Pick out each line with the word "button" from the material that follows.
<<<<
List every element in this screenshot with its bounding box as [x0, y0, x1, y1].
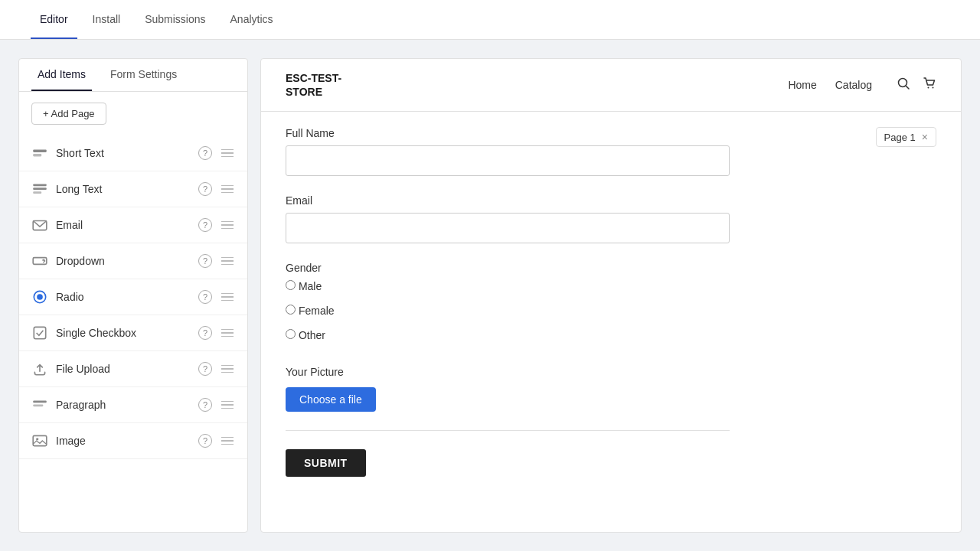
tab-add-items[interactable]: Add Items — [31, 59, 92, 91]
image-label: Image — [56, 435, 198, 447]
nav-home[interactable]: Home — [788, 79, 816, 91]
svg-point-14 — [899, 79, 907, 87]
list-item[interactable]: File Upload ? — [19, 351, 247, 387]
long-text-icon — [31, 181, 48, 197]
svg-rect-11 — [33, 404, 43, 406]
short-text-icon — [31, 145, 48, 161]
svg-point-13 — [36, 438, 38, 440]
svg-rect-2 — [33, 184, 47, 186]
file-upload-drag[interactable] — [220, 364, 235, 375]
right-panel: ESC-TEST- STORE Home Catalog — [260, 58, 962, 533]
radio-male[interactable]: Male — [286, 280, 936, 292]
email-help[interactable]: ? — [198, 218, 212, 232]
email-input[interactable] — [286, 213, 730, 243]
store-nav: Home Catalog — [788, 79, 872, 91]
long-text-drag[interactable] — [220, 184, 235, 195]
gender-field: Gender Male Female Other — [286, 262, 936, 347]
short-text-help[interactable]: ? — [198, 146, 212, 160]
radio-other-input[interactable] — [286, 329, 296, 339]
store-icons — [897, 77, 936, 93]
submit-button[interactable]: SUBMIT — [286, 449, 366, 477]
svg-point-8 — [37, 294, 43, 300]
dropdown-help[interactable]: ? — [198, 254, 212, 268]
radio-label: Radio — [56, 291, 198, 303]
radio-other[interactable]: Other — [286, 329, 936, 341]
form-items-list: Short Text ? Long Text ? — [19, 135, 247, 471]
radio-female-input[interactable] — [286, 305, 296, 315]
long-text-help[interactable]: ? — [198, 182, 212, 196]
paragraph-icon — [31, 396, 48, 413]
cart-icon[interactable] — [923, 77, 936, 93]
form-content: Page 1 × Full Name Email Gender Male — [261, 112, 961, 507]
image-help[interactable]: ? — [198, 434, 212, 448]
list-item[interactable]: Email ? — [19, 207, 247, 243]
paragraph-drag[interactable] — [220, 399, 235, 411]
picture-field: Your Picture Choose a file — [286, 366, 936, 412]
paragraph-help[interactable]: ? — [198, 398, 212, 412]
full-name-input[interactable] — [286, 145, 730, 176]
full-name-field: Full Name — [286, 127, 936, 176]
list-item[interactable]: Image ? — [19, 423, 247, 459]
page-badge-close[interactable]: × — [922, 131, 928, 143]
list-item[interactable]: Dropdown ? — [19, 243, 247, 279]
tab-editor[interactable]: Editor — [31, 1, 77, 39]
page-badge-label: Page 1 — [884, 132, 916, 143]
svg-point-16 — [928, 87, 929, 89]
radio-male-input[interactable] — [286, 280, 296, 290]
single-checkbox-drag[interactable] — [220, 328, 235, 339]
radio-help[interactable]: ? — [198, 290, 212, 304]
radio-drag[interactable] — [220, 292, 235, 303]
store-logo: ESC-TEST- STORE — [286, 71, 341, 99]
email-icon — [31, 217, 48, 233]
dropdown-icon — [31, 253, 48, 269]
nav-catalog[interactable]: Catalog — [835, 79, 872, 91]
tab-analytics[interactable]: Analytics — [221, 1, 283, 39]
choose-file-button[interactable]: Choose a file — [286, 387, 376, 412]
store-header: ESC-TEST- STORE Home Catalog — [261, 59, 961, 112]
image-icon — [31, 432, 48, 449]
list-item[interactable]: Radio ? — [19, 279, 247, 315]
svg-rect-0 — [33, 150, 47, 152]
svg-rect-4 — [33, 191, 41, 194]
email-drag[interactable] — [220, 220, 235, 231]
list-item[interactable]: Long Text ? — [19, 171, 247, 207]
svg-rect-12 — [33, 435, 47, 445]
list-item[interactable]: Single Checkbox ? — [19, 315, 247, 351]
radio-male-label: Male — [299, 280, 322, 292]
page-badge: Page 1 × — [876, 127, 936, 147]
radio-female-label: Female — [299, 305, 335, 317]
file-upload-help[interactable]: ? — [198, 362, 212, 376]
email-field: Email — [286, 194, 936, 243]
svg-rect-1 — [33, 154, 41, 156]
svg-point-17 — [933, 87, 934, 89]
main-content: Add Items Form Settings + Add Page Short… — [0, 40, 980, 551]
image-drag[interactable] — [220, 435, 235, 447]
tab-form-settings[interactable]: Form Settings — [104, 59, 183, 91]
checkbox-icon — [31, 324, 48, 341]
list-item[interactable]: Short Text ? — [19, 135, 247, 171]
dropdown-drag[interactable] — [220, 256, 235, 267]
radio-other-label: Other — [299, 329, 325, 341]
full-name-label: Full Name — [286, 127, 936, 139]
paragraph-label: Paragraph — [56, 399, 198, 411]
long-text-label: Long Text — [56, 183, 198, 195]
email-label: Email — [286, 194, 936, 207]
tab-submissions[interactable]: Submissions — [136, 1, 214, 39]
tab-install[interactable]: Install — [83, 1, 130, 39]
panel-tabs: Add Items Form Settings — [19, 59, 247, 92]
form-divider — [286, 430, 730, 431]
dropdown-label: Dropdown — [56, 255, 198, 267]
radio-icon — [31, 289, 48, 305]
add-page-button[interactable]: + Add Page — [31, 103, 106, 125]
email-label: Email — [56, 219, 198, 231]
file-upload-label: File Upload — [56, 363, 198, 375]
svg-rect-3 — [33, 187, 47, 190]
left-panel: Add Items Form Settings + Add Page Short… — [18, 58, 248, 533]
gender-label: Gender — [286, 262, 936, 274]
radio-female[interactable]: Female — [286, 305, 936, 317]
file-upload-icon — [31, 360, 48, 377]
list-item[interactable]: Paragraph ? — [19, 387, 247, 423]
short-text-drag[interactable] — [220, 148, 235, 159]
search-icon[interactable] — [897, 77, 910, 93]
single-checkbox-help[interactable]: ? — [198, 326, 212, 340]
>>>>
Written answer.
submit-button[interactable]: SUBMIT — [286, 449, 366, 477]
choose-file-button[interactable]: Choose a file — [286, 387, 376, 412]
add-page-button[interactable]: + Add Page — [31, 103, 106, 125]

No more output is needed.